A cloud drifted across the moons, casting the group into shadow. Lukaz’s teeth glittered in the remaining light. “The one who killed Eleyka, Henndrik. Save him for me. I will feed him his own eyes.”
From his vantage point at the top of the boulder-strewn slope, Private Malakan had a view of the place that had once been his home. The moonlit expanse of the rock bore spread away into the shadows. Darkness piled upon darkness. The crash of water at one end competed with the screech of crickets and other critters in the grass. They were the kinds of noises your brain was supposed to filter out. Everyone else claimed to stop hearing them after a while but, for Malakan, they had only got louder and louder. That was one of the things that had attracted him to the tunnels as a child, their silence. A muffled squeal sounded from behind him. A sub-corporal was forcing himself on one of the younger Donian girls. She was pinned face down in the dust; rough hands ripped off her trousers. Malakan took an involuntary step forwards. “No, not that—”
“Let the man play, Malakan.” Major Henndrik was sitting on the fallen throne, running his curled fingers up and down the muzzle of his rifle. “Or would you like to take her place?”
“No, sir. But—”
Henndrik had already lost interest, and was picking dirt out from under his fingernails. By all accounts, the major was a good looking man, one that drove women wild with lust and men mad with jealousy.
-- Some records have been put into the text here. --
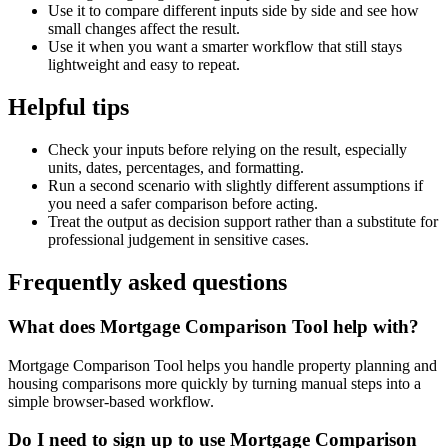
Use it to compare different inputs side by side and see how
small changes affect the result.
Use it when you want a smarter workflow that still stays
lightweight and easy to repeat.
Helpful tips
Check your inputs before relying on the result, especially
units, dates, percentages, and formatting.
Run a second scenario with slightly different assumptions if
you need a safer comparison before acting.
Treat the output as decision support rather than a substitute for
professional judgement in sensitive cases.
Frequently asked questions
What does Mortgage Comparison Tool help with?
Mortgage Comparison Tool helps you handle property planning and
housing comparisons more quickly by turning manual steps into a
simple browser-based workflow.
Do I need to sign up to use Mortgage Comparison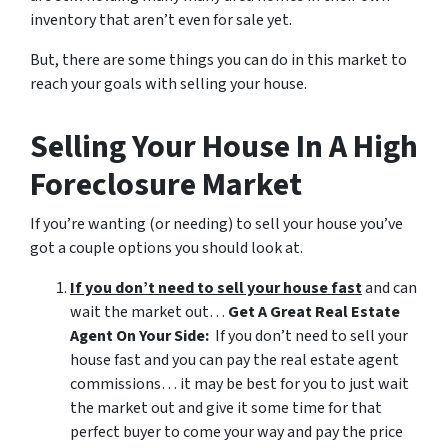
inventory that aren’t even for sale yet.
But, there are some things you can do in this market to
reach your goals with selling your house.
Selling Your House In A High
Foreclosure Market
If you’re wanting (or needing) to sell your house you’ve
got a couple options you should look at.
If you don’t need to sell your house fast
and can
wait the market out…
Get A Great Real Estate
Agent On Your Side:
If you don’t need to sell your
house fast and you can pay the real estate agent
commissions… it may be best for you to just wait
the market out and give it some time for that
perfect buyer to come your way and pay the price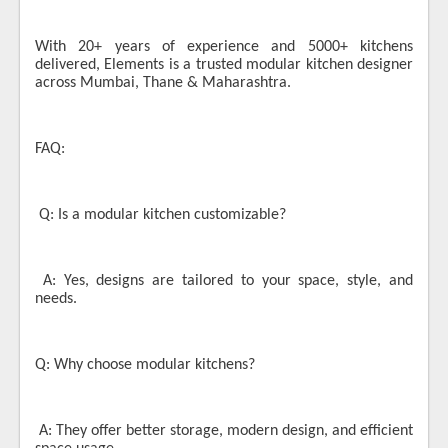
With 20+ years of experience and 5000+ kitchens
delivered, Elements is a trusted modular kitchen designer
across Mumbai, Thane & Maharashtra.
FAQ:
Q: Is a modular kitchen customizable?
A: Yes, designs are tailored to your space, style, and
needs.
Q: Why choose modular kitchens?
A: They offer better storage, modern design, and efficient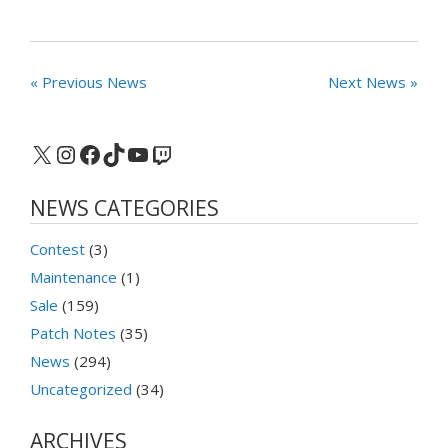
« Previous News
Next News »
X
Instagram
Facebook
TikTok
YouTube
Twitch
NEWS CATEGORIES
Contest
(3)
Maintenance
(1)
Sale
(159)
Patch Notes
(35)
News
(294)
Uncategorized
(34)
ARCHIVES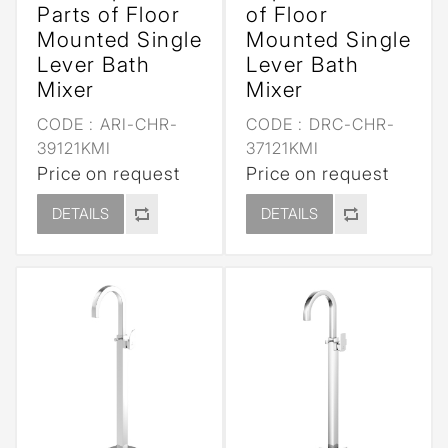
Parts of Floor
of Floor
Mounted Single
Mounted Single
Lever Bath
Lever Bath
Mixer
Mixer
CODE :
ARI-CHR-
CODE :
DRC-CHR-
39121KMI
37121KMI
Price on request
Price on request
DETAILS
DETAILS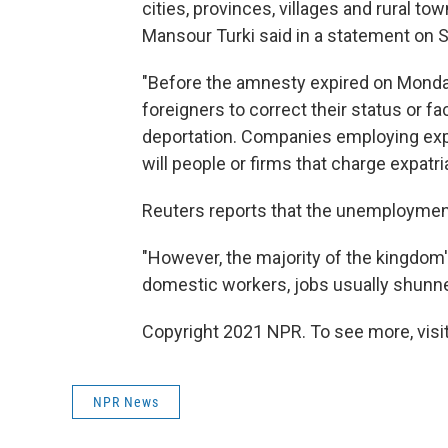
cities, provinces, villages and rural t
Mansour Turki said in a statement on 
"Before the amnesty expired on Monda
foreigners to correct their status or f
deportation. Companies employing expat
will people or firms that charge expatri
Reuters reports that the unemployment 
"However, the majority of the kingdom's
domestic workers, jobs usually shunne
Copyright 2021 NPR. To see more, visit
NPR News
Malakan didn’t see it. He saw the evil that hid in plain sight under Henndrik’s skin.
The girl kicked up dust, twisting and writhing under her captor’s weight. She had silver hair. An un
usual feature in the tribes, especially in one so young. She reared up and smacked the back of her head into the sub-corporal’s nose.
“Bitch! Break my fucking nose, will you? I’ll crack your pelvis with my cock.”
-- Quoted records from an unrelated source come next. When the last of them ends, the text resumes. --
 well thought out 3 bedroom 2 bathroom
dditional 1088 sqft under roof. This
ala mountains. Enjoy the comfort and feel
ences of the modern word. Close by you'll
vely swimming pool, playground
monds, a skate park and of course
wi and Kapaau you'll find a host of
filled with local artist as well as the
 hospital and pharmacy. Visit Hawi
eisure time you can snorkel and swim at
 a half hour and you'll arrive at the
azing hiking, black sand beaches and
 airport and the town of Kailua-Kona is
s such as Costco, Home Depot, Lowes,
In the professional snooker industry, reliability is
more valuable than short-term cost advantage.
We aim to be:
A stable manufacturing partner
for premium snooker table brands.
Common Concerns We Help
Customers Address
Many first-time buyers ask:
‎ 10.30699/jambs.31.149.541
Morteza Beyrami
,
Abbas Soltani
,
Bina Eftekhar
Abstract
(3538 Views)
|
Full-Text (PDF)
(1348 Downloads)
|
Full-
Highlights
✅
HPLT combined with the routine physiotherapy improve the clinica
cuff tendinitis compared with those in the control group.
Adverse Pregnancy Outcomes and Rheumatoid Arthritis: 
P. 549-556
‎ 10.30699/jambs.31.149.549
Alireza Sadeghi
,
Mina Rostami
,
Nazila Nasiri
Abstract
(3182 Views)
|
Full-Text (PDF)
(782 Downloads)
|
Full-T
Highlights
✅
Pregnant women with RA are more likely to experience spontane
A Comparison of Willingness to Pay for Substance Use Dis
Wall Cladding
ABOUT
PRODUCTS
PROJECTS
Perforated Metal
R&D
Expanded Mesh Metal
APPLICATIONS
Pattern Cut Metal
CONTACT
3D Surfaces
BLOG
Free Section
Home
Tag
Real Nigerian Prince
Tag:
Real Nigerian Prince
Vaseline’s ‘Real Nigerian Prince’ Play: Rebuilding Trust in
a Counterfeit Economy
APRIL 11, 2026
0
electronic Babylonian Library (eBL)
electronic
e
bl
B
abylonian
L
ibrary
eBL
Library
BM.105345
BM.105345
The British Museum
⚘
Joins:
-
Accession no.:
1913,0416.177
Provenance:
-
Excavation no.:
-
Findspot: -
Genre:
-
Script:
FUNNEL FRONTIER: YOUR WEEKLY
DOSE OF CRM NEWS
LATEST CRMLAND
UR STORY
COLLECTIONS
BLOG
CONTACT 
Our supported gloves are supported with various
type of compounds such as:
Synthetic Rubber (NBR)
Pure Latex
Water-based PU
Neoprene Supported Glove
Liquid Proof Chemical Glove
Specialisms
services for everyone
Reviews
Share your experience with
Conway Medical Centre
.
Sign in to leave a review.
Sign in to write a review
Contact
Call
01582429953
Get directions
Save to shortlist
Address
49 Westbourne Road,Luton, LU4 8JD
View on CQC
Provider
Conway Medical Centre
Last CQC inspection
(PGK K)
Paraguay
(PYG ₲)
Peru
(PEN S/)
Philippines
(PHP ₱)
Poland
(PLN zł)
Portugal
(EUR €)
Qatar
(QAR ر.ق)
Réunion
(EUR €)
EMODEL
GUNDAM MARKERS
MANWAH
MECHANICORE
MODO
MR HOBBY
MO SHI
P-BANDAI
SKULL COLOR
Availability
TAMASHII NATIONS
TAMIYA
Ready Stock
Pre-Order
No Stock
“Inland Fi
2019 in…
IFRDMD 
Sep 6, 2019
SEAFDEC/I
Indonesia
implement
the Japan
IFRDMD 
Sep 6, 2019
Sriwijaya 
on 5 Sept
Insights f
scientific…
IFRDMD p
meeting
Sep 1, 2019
The girl yelped, clawed at him. The Unsung sub-corporal slammed her face into the ground. “Yeah, that’s it, fight me.”
From the ranks of the huddled Donian, Brooke spoke. Malakan didn’t hear what she said but the young girl went limp. Not unconscious, just limp. Breathing heavily. Watching. The colour rose in the sub-corporal’s face. It matched the blood that tangled with his moustache. Swear words poured from his mouth as the girl took the pleasure of the fight out of his fun. And around them the silent Donian stared at their captors. It brought Malakan out in a cold sweat. They would be committing every detail of this to memory.
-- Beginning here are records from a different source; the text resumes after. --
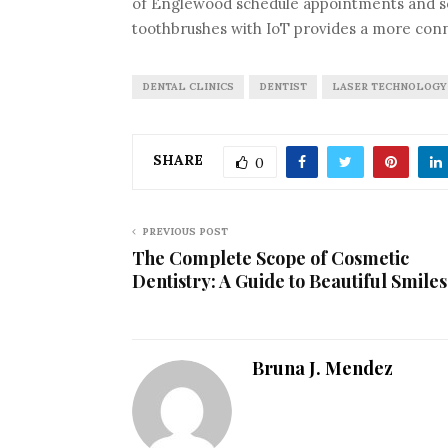
of Englewood schedule appointments and se
toothbrushes with IoT provides a more con
DENTAL CLINICS
DENTIST
LASER TECHNOLOGY
SHARE
0
PREVIOUS POST
The Complete Scope of Cosmetic
Dentistry: A Guide to Beautiful Smiles
Bruna J. Mendez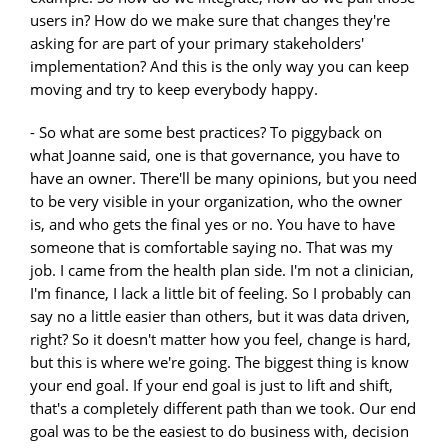
users in? How do we make sure that changes they're
asking for are part of your primary stakeholders'
implementation? And this is the only way you can keep
moving and try to keep everybody happy.
- So what are some best practices? To piggyback on
what Joanne said, one is that governance, you have to
have an owner. There'll be many opinions, but you need
to be very visible in your organization, who the owner
is, and who gets the final yes or no. You have to have
someone that is comfortable saying no. That was my
job. I came from the health plan side. I'm not a clinician,
I'm finance, I lack a little bit of feeling. So I probably can
say no a little easier than others, but it was data driven,
right? So it doesn't matter how you feel, change is hard,
but this is where we're going. The biggest thing is know
your end goal. If your end goal is just to lift and shift,
that's a completely different path than we took. Our end
goal was to be the easiest to do business with, decision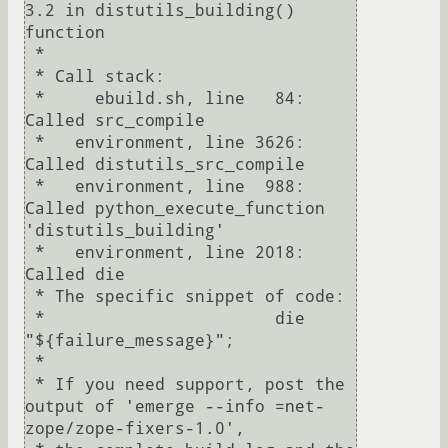
3.2 in distutils_building() 
function

 * 

 * Call stack:

 *     ebuild.sh, line   84:  
Called src_compile

 *   environment, line 3626:  
Called distutils_src_compile

 *   environment, line  988:  
Called python_execute_function 
'distutils_building'

 *   environment, line 2018:  
Called die

 * The specific snippet of code:

 *                       die 
"${failure_message}";

 * 

 * If you need support, post the 
output of 'emerge --info =net-
zope/zope-fixers-1.0',
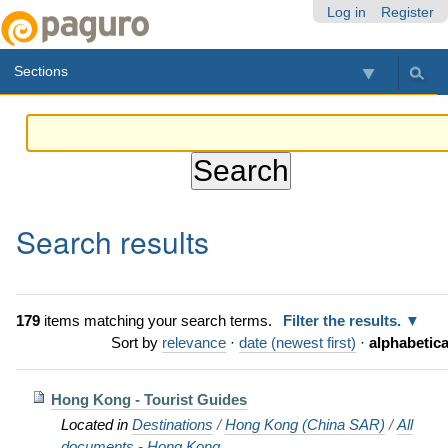
Skip
Personal
Navigation
Log in
Register
to
tools
content.
Sections
|
Skip
to
navigation
Search results
179
items matching your search terms.
Filter the results.
Sort by
relevance
·
date (newest first)
·
alphabetica
Hong Kong - Tourist Guides
Located in
Destinations
/
Hong Kong (China SAR)
/
All
documents - Hong Kong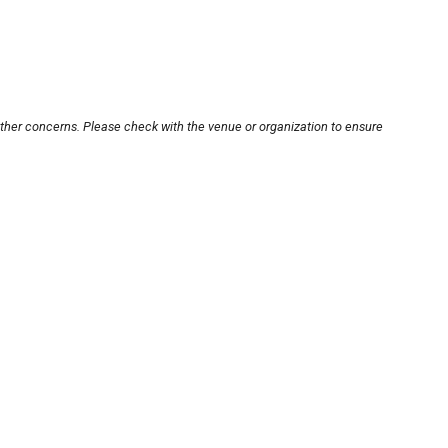
other concerns. Please check with the venue or organization to ensure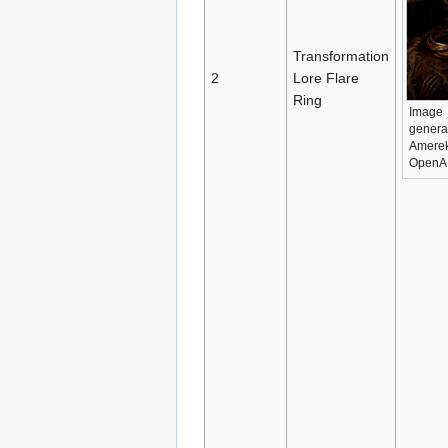
Transformation
2
Lore Flare
Ring
Image
genera
Amerek
OpenA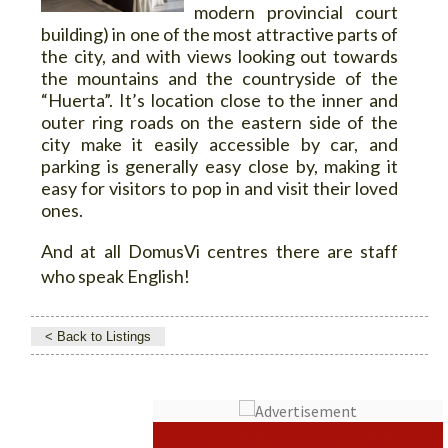
modern provincial court
building) in one of the most attractive parts of
the city, and with views looking out towards
the mountains and the countryside of the
“Huerta”. It’s location close to the inner and
outer ring roads on the eastern side of the
city make it easily accessible by car, and
parking is generally easy close by, making it
easy for visitors to pop in and visit their loved
ones.
And at all DomusVi centres there are staff
who speak English!
< Back to Listings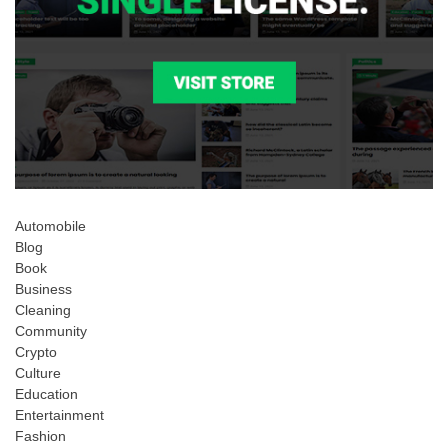
Automobile
Blog
Book
Business
Cleaning
Community
Crypto
Culture
Education
Entertainment
Fashion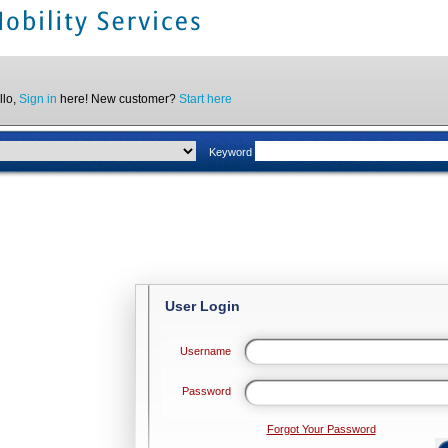
llo,
Sign in
here! New customer?
Start here
Keyword
User Login
Username
Password
Forgot Your Password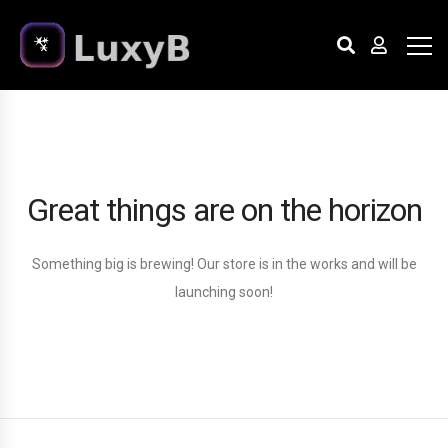
Great things are on the horizon
Something big is brewing! Our store is in the works and will be
launching soon!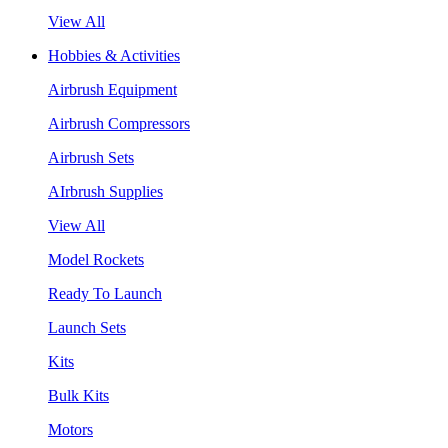
View All
Hobbies & Activities
Airbrush Equipment
Airbrush Compressors
Airbrush Sets
AIrbrush Supplies
View All
Model Rockets
Ready To Launch
Launch Sets
Kits
Bulk Kits
Motors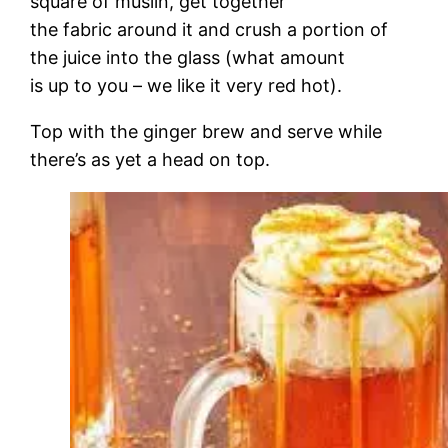
square of muslin, get together
the fabric around it and crush a portion of
the juice into the glass (what amount
is up to you – we like it very red hot).
Top with the ginger brew and serve while
there’s as yet a head on top.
“Save her for later.” Henndrik hopped off the fallen throne. He didn’t appear to notice his boot heel cracking the hand off the legionnaire that had been crushed under it. “Go check the back of the cave, Nonnweed.” As handsome as he may be, as callous as he was, Major Henndrik was not stupid.
The sub-corporal knelt over the girl and patted her arse. “Later, babe, gonna have us some sweet dreams.”
She spat in his face. It took two men to pull him off her. “I’m good,” he said to the two legionnaires holding him. “Let me go. I’m good.” He armed the blood off his face just before the girl spat a broken tooth at him, hitting him in the eye. This time, it took three Unsung to peel the man off; this time, the girl didn’t get up.
“I said to leave her, Nonnweed.”
“She broke my nose. Spat at me. Bitch disrespected me.”
“There’ll be plenty of time for games later,” Henndrik said. “Now do what you’re told, or we’ll all do you before we do the girl.”
The sub-corporal fingered the swelling on the bridge of his nose and grinned, a gap-toothed, nicotine-stained smile. “Yeah, right. Good one.”